WHAT TO DO:
Output the full listing again without altering anything.

SUPPLIED ENTRIES:
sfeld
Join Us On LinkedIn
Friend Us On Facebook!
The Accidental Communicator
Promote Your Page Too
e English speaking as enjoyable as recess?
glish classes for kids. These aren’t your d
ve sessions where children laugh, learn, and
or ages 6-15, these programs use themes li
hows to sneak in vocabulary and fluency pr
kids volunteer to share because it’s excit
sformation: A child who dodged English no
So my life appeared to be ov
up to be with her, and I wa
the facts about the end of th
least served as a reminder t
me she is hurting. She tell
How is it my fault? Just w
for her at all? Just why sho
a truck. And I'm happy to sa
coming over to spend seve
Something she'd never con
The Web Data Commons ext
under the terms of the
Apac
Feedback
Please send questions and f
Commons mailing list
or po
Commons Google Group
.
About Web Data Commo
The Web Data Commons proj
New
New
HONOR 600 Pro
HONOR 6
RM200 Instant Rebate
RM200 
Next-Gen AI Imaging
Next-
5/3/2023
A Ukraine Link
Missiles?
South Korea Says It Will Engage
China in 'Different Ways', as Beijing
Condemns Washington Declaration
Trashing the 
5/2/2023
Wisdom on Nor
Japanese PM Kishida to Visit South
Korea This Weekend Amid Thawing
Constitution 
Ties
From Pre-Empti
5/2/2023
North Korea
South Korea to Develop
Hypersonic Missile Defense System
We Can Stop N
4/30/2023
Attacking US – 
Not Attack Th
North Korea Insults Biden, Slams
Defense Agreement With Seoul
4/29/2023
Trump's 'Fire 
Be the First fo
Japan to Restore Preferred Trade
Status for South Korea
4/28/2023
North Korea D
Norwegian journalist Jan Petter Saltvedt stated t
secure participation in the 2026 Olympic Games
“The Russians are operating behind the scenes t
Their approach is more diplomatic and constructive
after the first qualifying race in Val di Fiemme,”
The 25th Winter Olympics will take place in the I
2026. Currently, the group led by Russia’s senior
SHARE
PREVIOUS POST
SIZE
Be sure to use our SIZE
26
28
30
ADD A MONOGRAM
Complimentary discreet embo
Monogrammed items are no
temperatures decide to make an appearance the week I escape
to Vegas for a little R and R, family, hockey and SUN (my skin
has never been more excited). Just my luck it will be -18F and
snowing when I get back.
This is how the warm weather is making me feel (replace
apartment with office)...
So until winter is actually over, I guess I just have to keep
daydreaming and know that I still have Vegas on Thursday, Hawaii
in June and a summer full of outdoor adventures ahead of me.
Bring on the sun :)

OUTPUT FOR THIS EXERCISE:
sfeld
Join Us On LinkedIn
Friend Us On Facebook!
The Accidental Communicator
Promote Your Page Too
e English speaking as enjoyable as recess?
glish classes for kids. These aren’t your d
ve sessions where children laugh, learn, and
or ages 6-15, these programs use themes li
hows to sneak in vocabulary and fluency pr
kids volunteer to share because it’s excit
sformation: A child who dodged English no
So my life appeared to be ov
up to be with her, and I wa
the facts about the end of th
least served as a reminder t
me she is hurting. She tell
How is it my fault? Just w
for her at all? Just why sho
a truck. And I'm happy to sa
coming over to spend seve
Something she'd never con
The Web Data Commons ext
under the terms of the
Apac
Feedback
Please send questions and f
Commons mailing list
or po
Commons Google Group
.
About Web Data Commo
The Web Data Commons proj
New
New
HONOR 600 Pro
HONOR 6
RM200 Instant Rebate
RM200 
Next-Gen AI Imaging
Next-
5/3/2023
A Ukraine Link
Missiles?
South Korea Says It Will Engage
China in 'Different Ways', as Beijing
Condemns Washington Declaration
Trashing the 
5/2/2023
Wisdom on Nor
Japanese PM Kishida to Visit South
Korea This Weekend Amid Thawing
Constitution 
Ties
From Pre-Empti
5/2/2023
North Korea
South Korea to Develop
Hypersonic Missile Defense System
We Can Stop N
4/30/2023
Attacking US – 
Not Attack Th
North Korea Insults Biden, Slams
Defense Agreement With Seoul
4/29/2023
Trump's 'Fire 
Be the First fo
Japan to Restore Preferred Trade
Status for South Korea
4/28/2023
North Korea D
Norwegian journalist Jan Petter Saltvedt stated t
secure participation in the 2026 Olympic Games
“The Russians are operating behind the scenes t
Their approach is more diplomatic and constructive
after the first qualifying race in Val di Fiemme,”
The 25th Winter Olympics will take place in the I
2026. Currently, the group led by Russia’s senior
SHARE
PREVIOUS POST
SIZE
Be sure to use our SIZE
26
28
30
ADD A MONOGRAM
Complimentary discreet embo
Monogrammed items are no
temperatures decide to make an appearance the week I escape
to Vegas for a little R and R, family, hockey and SUN (my skin
has never been more excited). Just my luck it will be -18F and
snowing when I get back.
This is how the warm weather is making me feel (replace
apartment with office)...
So until winter is actually over, I guess I just have to keep
daydreaming and know that I still have Vegas on Thursday, Hawaii
in June and a summer full of outdoor adventures ahead of me.
Bring on the sun :)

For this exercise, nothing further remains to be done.